Reducción de existencias
-¿Cuáles son los principales factores que han influido en la reducción de las existencias de corcho y en su calidad?
-Los problemas que atraviesa la dehesa. Entre ellos, destaca la enfermedad de la seca, que provoca el decaimiento y muerte de las encinas y alcornoques y cuyas causas no están del todo claras, pese a que existen muchas líneas de investigación en marcha. De hecho, en el último cuarto de siglo, se han reducido las existencias de corcho hasta en un 30%. Además, está también que las fincas están agotadas, pues no todos los propietarios forestales han mantenido en óptimas condiciones sus explotaciones. Falta regeneración del arbolado, que necesita entre 40 ó 45 años en ser productivo, y proteger a los árboles más jóvenes de los posibles daños que le pueda ocasionar la ganadería extensiva o las especies cinegéticas como el venado, que tiene predilección por las tiernas hojas del alcornoque.
-¿Cómo se prevé la próxima campaña de extracción del corcho en la comunidad autónoma?
-Ha llovido poco y eso no es buena señal, pues la escasez de lluvia influye en el calibre del corcho, y devalúa su precio. Así, si el quintal bueno cotiza sobre los 80-90 euros, los malos rondan sobre los 40 ó 50 euros. Además, por el clima, la administración debería anticipar los permisos de aprovechamientos, para que la saca del corcho comience el 15 de mayo y se prolongue hasta el 15 de julio, pues los corchos no se dan ya en agosto. No obstante, aquí antes del 1 de junio no te dejan sacar y este retraso está haciendo que se queden muchos corchos en el campo.
Trabajo artesano
-El trabajo de sacador de corcho es de los más artesanales que existen y son muy pocos los profesionales que dominan la técnica del hacha sin dañar el árbol. ¿Cree usted que acabará desapareciendo?

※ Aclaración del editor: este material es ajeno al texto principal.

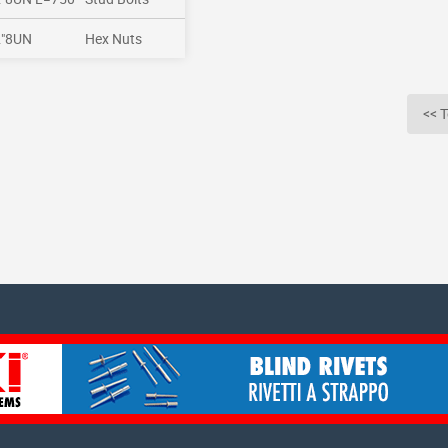
2"8UN
Hex Nuts
<< T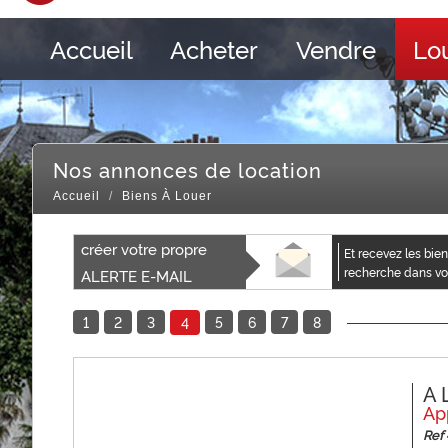
Accueil
Acheter
Vendre
Lo
Nos annonces de location
Accueil
Biens À Louer
créer votre propre
et recevez les biens correspondants à votre
recherche dans vot
ALERTE E-MAIL
1
2
3
5
6
7
8
4
A 
Ap
Ref 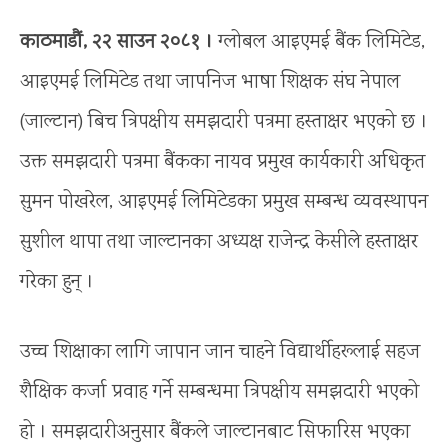
काठमाडौं, २२ साउन २०८१ ।
ग्लोबल आइएमई बैंक लिमिटेड,
आइएमई लिमिटेड तथा जापनिज भाषा शिक्षक संघ नेपाल
(जाल्टान) बिच त्रिपक्षीय समझदारी पत्रमा हस्ताक्षर भएको छ ।
उक्त समझदारी पत्रमा बैंकका नायव प्रमुख कार्यकारी अधिकृत
सुमन पोखरेल, आइएमई लिमिटेडका प्रमुख सम्बन्ध व्यवस्थापन
सुशील थापा तथा जाल्टानका अध्यक्ष राजेन्द्र केसीले हस्ताक्षर
गरेका हुन् ।
उच्च शिक्षाका लागि जापान जान चाहने विद्यार्थीहरूलाई सहज
शैक्षिक कर्जा प्रवाह गर्ने सम्बन्धमा त्रिपक्षीय समझदारी भएको
हो । समझदारीअनुसार बैंकले जाल्टानबाट सिफारिस भएका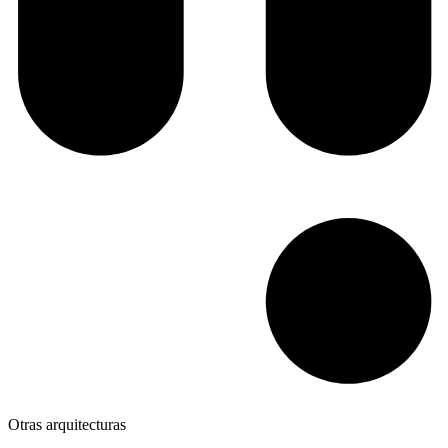
Otras arquitecturas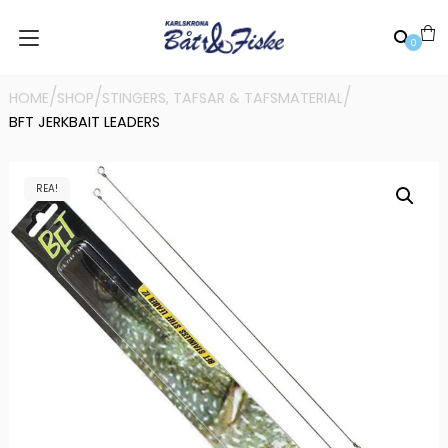
0
/
/
/
HOME
SHOP
STINGERS, TAFSAR & TAFSMATERIAL
BFT JERKBAIT LEADERS
REA!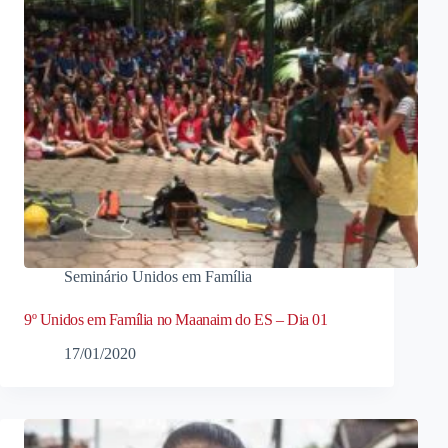
Seminário Unidos em Família
9º Unidos em Família no Maanaim do ES – Dia 01
17/01/2020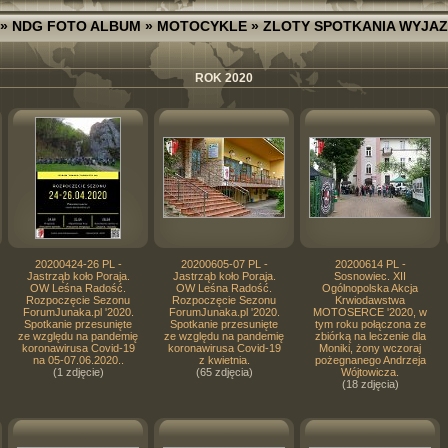
»
NDG FOTO ALBUM
»
MOTOCYKLE
»
ZLOTY SPOTKANIA WYJA
ROK 2020
20200424-26 PL -
20200605-07 PL -
20200614 PL -
Jastrząb koło Poraja.
Jastrząb koło Poraja.
Sosnowiec. XII
OW Leśna Radość.
OW Leśna Radość.
Ogólnopolska Akcja
Rozpoczęcie Sezonu
Rozpoczęcie Sezonu
Krwiodawstwa
ForumJunaka.pl '2020.
ForumJunaka.pl '2020.
MOTOSERCE '2020, w
Spotkanie przesunięte
Spotkanie przesunięte
tym roku połączona ze
ze względu na pandemię
ze względu na pandemię
zbiórką na leczenie dla
koronawirusa Covid-19
koronawirusa Covid-19
Moniki, żony wczoraj
na 05-07.06.2020..
z kwietnia.
pożegnanego Andrzeja
(1 zdjęcie)
(65 zdjęcia)
Wójtowicza.
(18 zdjęcia)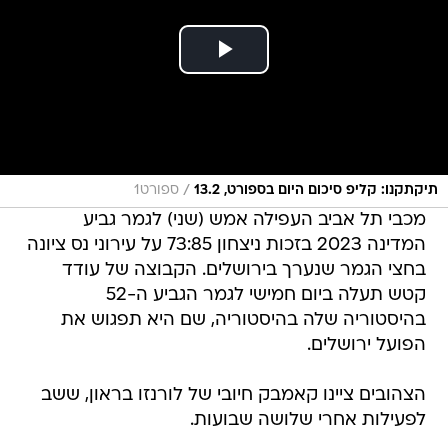
/
תיקתקנו: קליפ סיכום היום בספורט, 13.2
ספורט1
מכבי תל אביב העפילה אמש (שני) לגמר גביע
המדינה 2023 בזכות ניצחון 73:85 על עירוני נס ציונה
בחצי הגמר שנערך בירושלים. הקבוצה של עודד
קטש תעלה ביום חמישי לגמר הגביע ה-52
בהיסטוריה שלה בהיסטוריה, שם היא תפגוש את
הפועל ירושלים.
הצהובים ציינו קאמבק חיובי של לורנזו בראון, ששב
לפעילות אחרי שלושה שבועות.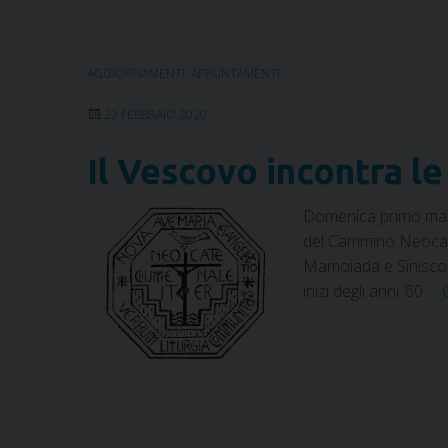
AGGIORNAMENTI
,
APPUNTAMENTI
22 FEBBRAIO 2020
Il Vescovo incontra 
Domenica primo marzo
del Cammino Neocatec
Mamoiada e Siniscola
inizi degli anni ’60 …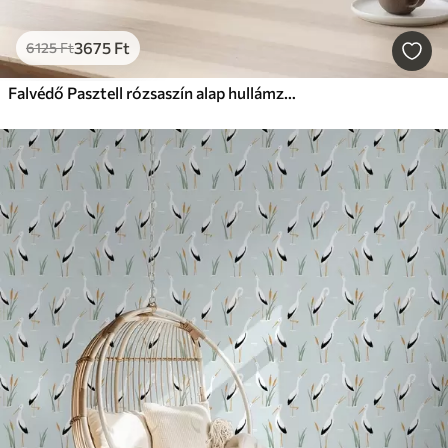
3675
Ft
6125
Ft
Falvédő Pasztell rózsaszín alap hullámzó vonalakkal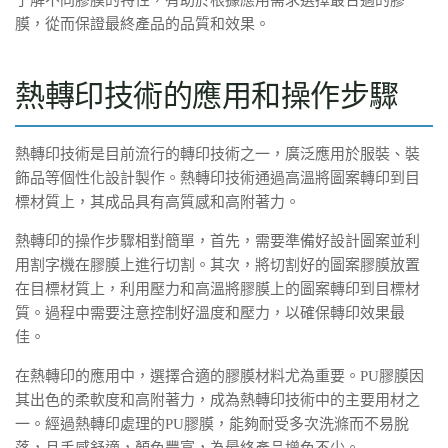
膜，從而保證最終產品的品質和效果。
熱轉印技術的應用和操作步驟
熱轉印技術是目前流行的轉印技術之一，廣泛應用於服裝、裝
飾品等個性化設計製作。熱轉印技術通過高溫將圖案轉印到目
標材質上，其成品具有高質感和高附著力。
熱轉印的操作步驟相對簡單，首先，需要準備好設計圖案並利
用割字機在膠膜上進行切割。其次，將切割好的圖案膠膜放置
在目標材質上，利用壓力和高溫將膠膜上的圖案轉印到目標材
質。過程中需要注意控制好溫度和壓力，以確保轉印效果最
佳。
在熱轉印的應用中，選擇合適的膠膜材料尤為重要。PU膠膜因
其出色的柔軟度和高附著力，成為熱轉印技術中的主要用材之
一。經過熱轉印處理的PU膠膜，能夠耐受多次洗滌而不易脫
落，且手感舒適，顏色豐富，為最終產品增色不少。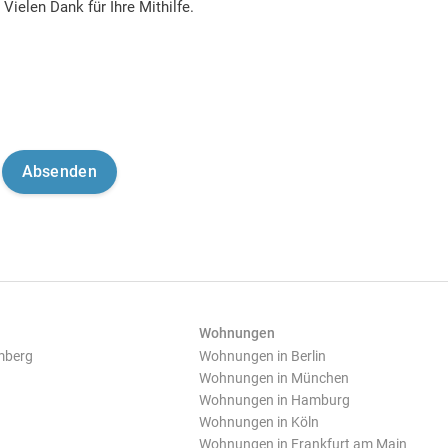
Vielen Dank für Ihre Mithilfe.
Wohnungen
mberg
Wohnungen in Berlin
Wohnungen in München
Wohnungen in Hamburg
Wohnungen in Köln
Wohnungen in Frankfurt am Main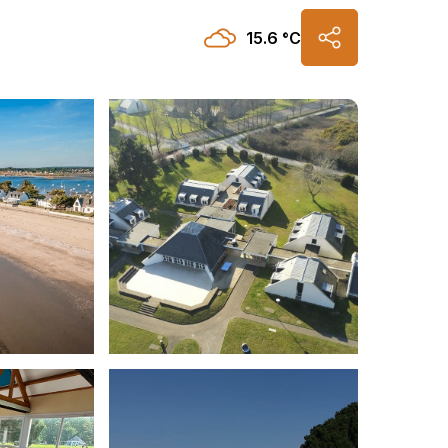
15.6 °C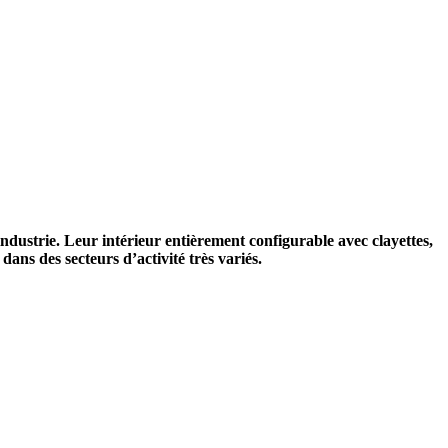
dustrie. Leur intérieur entièrement configurable avec clayettes,
ns des secteurs d’activité très variés.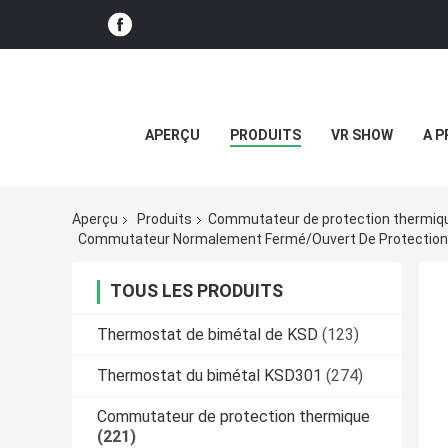
APERÇU
PRODUITS
VR SHOW
A P
Aperçu
Produits
Commutateur de protection thermiq
Commutateur Normalement Fermé/ouvert De Protection Th
TOUS LES PRODUITS
Thermostat de bimétal de KSD
(123)
Thermostat du bimétal KSD301
(274)
Commutateur de protection thermique
(221)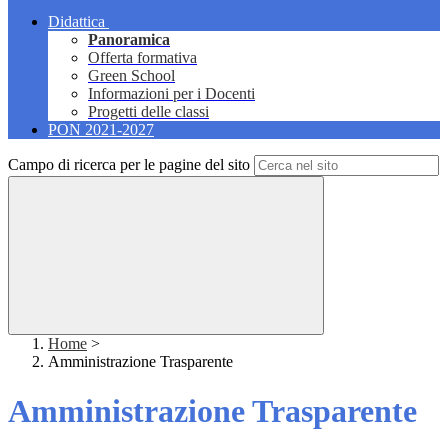
Didattica
Panoramica
Offerta formativa
Green School
Informazioni per i Docenti
Progetti delle classi
PON 2021-2027
Campo di ricerca per le pagine del sito
Home
>
Amministrazione Trasparente
Amministrazione Trasparente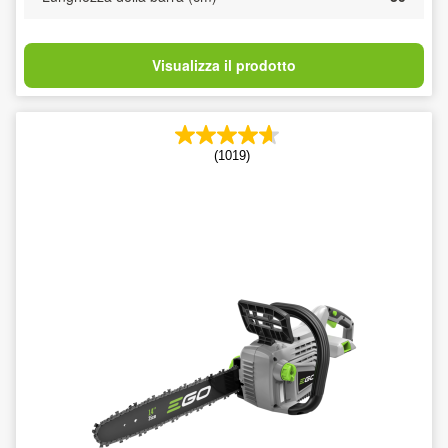
Visualizza il prodotto
(1019)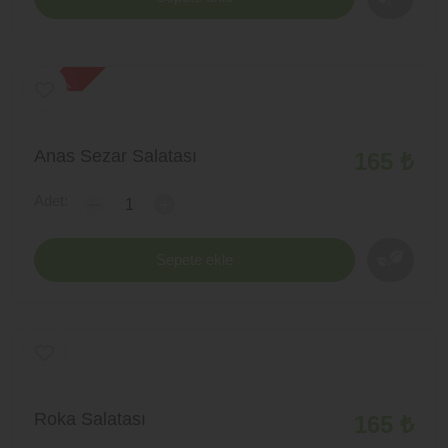
yeni ürün
Anas Sezar Salatası
165 ₺
Adet:
-
+
Sepete ekle
Roka Salatası
165 ₺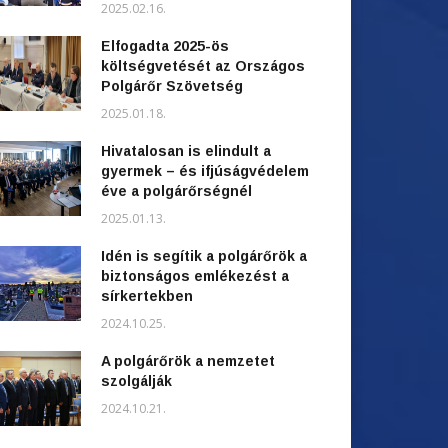
2025.02.16.
Elfogadta 2025-ös
költségvetését az Országos
Polgárőr Szövetség
2025.01.18.
Hivatalosan is elindult a
gyermek – és ifjúságvédelem
éve a polgárőrségnél
2025.01.13.
Idén is segítik a polgárőrök a
biztonságos emlékezést a
sírkertekben
2024.10.25.
A polgárőrök a nemzetet
szolgálják
2024.10.21.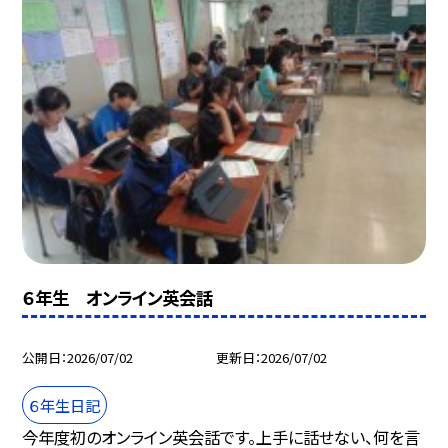
６年生 オンライン英会話
公開日
2026/07/02
更新日
2026/07/02
６年生日記
今年度初のオンライン英会話です。上手に話せない、何を言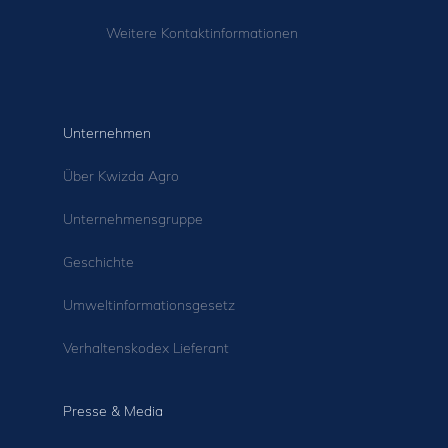
Weitere Kontaktinformationen
Unternehmen
Über Kwizda Agro
Unternehmensgruppe
Geschichte
Umweltinformationsgesetz
Verhaltenskodex Lieferant
Presse & Media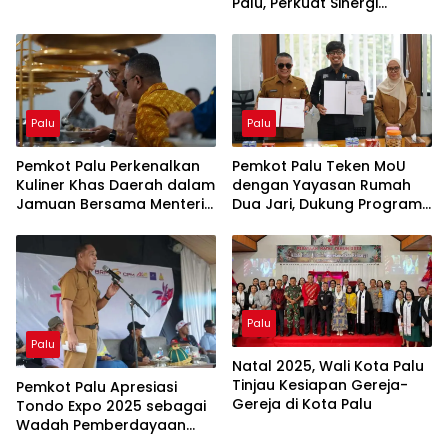
Palu, Perkuat Sinergi
Pelayanan Kesehatan Gigi
dan Mulut
Palu
Palu
Pemkot Palu Perkenalkan
Pemkot Palu Teken MoU
Kuliner Khas Daerah dalam
dengan Yayasan Rumah
Jamuan Bersama Menteri
Dua Jari, Dukung Program
Kebudayaan RI
Adik KITA
Palu
Palu
Natal 2025, Wali Kota Palu
Tinjau Kesiapan Gereja-
Pemkot Palu Apresiasi
Gereja di Kota Palu
Tondo Expo 2025 sebagai
Wadah Pemberdayaan
Masyarakat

-Confío en que no. Es verdad que es un oficio minoritario, que ha pasado de padres a hijos, y que no es fácil de encontrar. Pero en algunas provincias de Extremadura o en determinadas localidades de Huelva y Cádiz empieza a haber formación para nuevos descorchadores para recuperar esta profesión. La saca de corcho, junto a la poda, son dos de las labores agrícolas con las que se puede ganar bastante dinero pero como en todo el sector agrario, falta el relevo generacional.
-La Junta está desarrollando un Plan Estratégico del Corcho para dinamizar el sector en la comunidad. ¿Qué le parece este proyecto?
-Desconozco el contenido y las acciones concretas, pues con Corcho Sevilla no han contado para su redacción. No obstante, creo que sería imprescindible que este documento incluyese actuaciones de carácter informativo y promocional de las bondades del producto corcho destinadas al consumidor. Pocos saben el valor ambiental que tiene el descorchar una botella de vino tapada con un tapón de corcho y que éste es un material ecológico, natural y cien por cien reciclable con muchas aplicaciones en otros sectores como la construcción o la aeronáutica.